The Harvard University campus in Cambridge, Mass. (Charles Krupa/Associated Press)

Edward Blum is a visiting fellow at the American Enterprise Institute. He is president of Students for Fair Admissions.

The Justice Department confirmed last week that it is examining claims of racial discrimination against Asian Americans in university admissions. It is possible that this will result in investigations and lawsuits targeting our nation’s most competitive schools.

This is a significant and welcome development. If the Justice Department follows through — as it should — what its lawyers will find at Harvard University and other Ivy League schools is an unfair and unconstitutional process that restricts the number of Asians admitted. That should alarm all Americans.

Sadly, Harvard has a long and ugly history of using “holistic” admissions to discriminate against high-achieving minorities. As many historians have detailed, nearly 100 years ago, Harvard’s leadership believed it had too many Jews because almost a quarter of all Harvard freshmen were Jewish.

In 1920, in a letter to a colleague, Harvard President Abbott Lawrence Lowell warned that the increasing number of Jewish students enrolling at Harvard would ultimately “ruin the college.”

To solve their “Jewish invasion,” Harvard invented the “holistic” admissions system, which diminished an applicant’s academic achievements in favor of subjective factors such as “leadership” and “sociability.” Within a year, holistic admissions decimated Jewish enrollment.

Today, Harvard’s discriminatory policies harm Asian Americans — call it the Asian problem. To end this discrimination, Students for Fair Admissions, a nonprofit group which I lead as president, sued Harvard in federal court.

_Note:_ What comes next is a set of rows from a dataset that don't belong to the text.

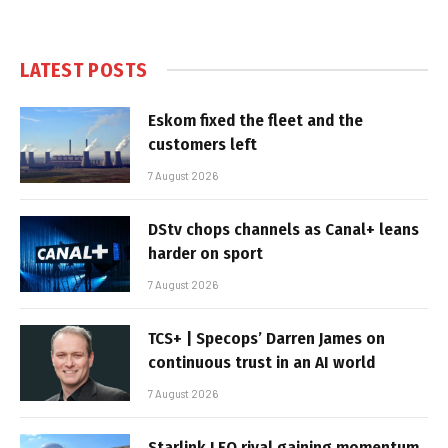
LATEST POSTS
Eskom fixed the fleet and the
customers left
7 August 2026
DStv chops channels as Canal+ leans
harder on sport
7 August 2026
TCS+ | Specops’ Darren James on
continuous trust in an AI world
7 August 2026
Starlink LEO rival gaining momentum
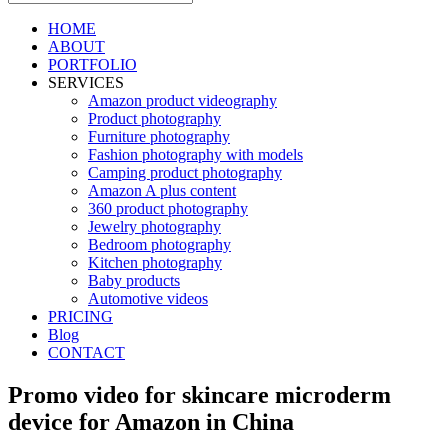
HOME
ABOUT
PORTFOLIO
SERVICES
Amazon product videography
Product photography
Furniture photography
Fashion photography with models
Camping product photography
Amazon A plus content
360 product photography
Jewelry photography
Bedroom photography
Kitchen photography
Baby products
Automotive videos
PRICING
Blog
CONTACT
Promo video for skincare microderm
device for Amazon in China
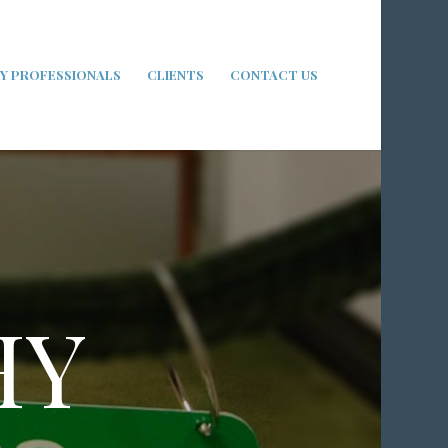
Y PROFESSIONALS
CLIENTS
CONTACT US
HY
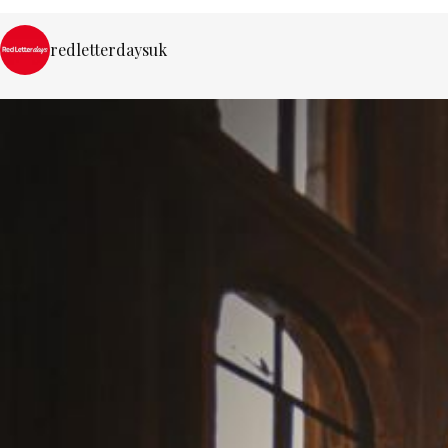
redletterdaysuk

It is unfortunate that the Supreme Court has allowed universities to grant preferences to applicants based on race and ethnicity. Last year in Fisher v. University of Texas — in which Students for Fair Admissions provided counsel to the plaintiff — the Supreme Court allowed the University of Texas at Austin to continue the practice. Nonetheless, in Fisher and earlier cases, the court has been clear about the how these racial preferences must be implemented: Purposeful quotas and racial balancing are strictly prohibited. And, of course, diversity can never be a justification for invidious discrimination.

Proving that Harvard discriminates against Asian Americans is a complex and laborious process that will ultimately play out in open court for all of America to see. But one fact is indisputable: From 1992 through 2013, the percentage of Asians admitted to Harvard each year has been remarkably stable. In 1992, 19 percent of admitted students were Asian, while in 2013, 18 percent were Asian. This is true even though the number of Asian applicants to elite schools have disproportionately risen in recent decades. Research also shows that Asian applicants make up a large percentage of the most qualified applicants.

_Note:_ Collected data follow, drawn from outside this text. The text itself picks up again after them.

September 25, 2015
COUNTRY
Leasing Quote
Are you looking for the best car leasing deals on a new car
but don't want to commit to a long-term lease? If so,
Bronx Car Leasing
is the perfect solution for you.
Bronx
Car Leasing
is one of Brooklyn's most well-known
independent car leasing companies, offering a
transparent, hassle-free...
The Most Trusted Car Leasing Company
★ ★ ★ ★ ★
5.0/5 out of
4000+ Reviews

This rate of admissions for Asians cannot be a coincidence. Just compare Harvard’s percentages with those at another highly competitive school that doesn’t use race as an admissions factor: The California Institute of Technology, for example, has seen Asian American admittees grow from 25 percent in 1992 to nearly 43 percent in 2013.

And Harvard isn’t alone. The same flat rate of Asian admissions is evidenced at all of the Ivy League schools. Indeed, from 2007 to 2013, the enrollment of Asians at every Ivy League school ranged between 12 and 18 percent. Another coincidence?

Since racial and ethnic preferences were introduced in the 1970s, they have been divisive. They stigmatize recipients, punish better-qualified individuals and pit Americans against one another. Most Americans understand this. A 2016 Gallup Poll shows that nearly 7 in 10 Americans (including 57 percent of African Americans) believe that a student’s race should not be a factor in college admissions.

Racial preferences need to end. For our most competitive colleges especially, there are better means to produce a diverse student body than race-based affirmative action.

In states that have banned using race by voter initiative or legislative statutes, many schools have responded by implementing a kind of “socio-economic affirmative action” to assist economically disadvantaged students regardless of race or ethnicity.

This “needs-based affirmative action,” when used with traditional outreach, financial assistance and academic remediation is fairer. It cannot be reasonably argued that in the name of diversity, the daughter of an Asian working-class immigrant should be penalized in her efforts to gain admission to Harvard over the daughter of a successful white, Hispanic or African American professional.

A university is more than the sum of its ethnic parts. It is comprised of individuals — some black, white, Asian and Hispanic — who should be admitted or rejected without their race or ethnic heritage making any difference. Let’s hope the Justice Department agrees.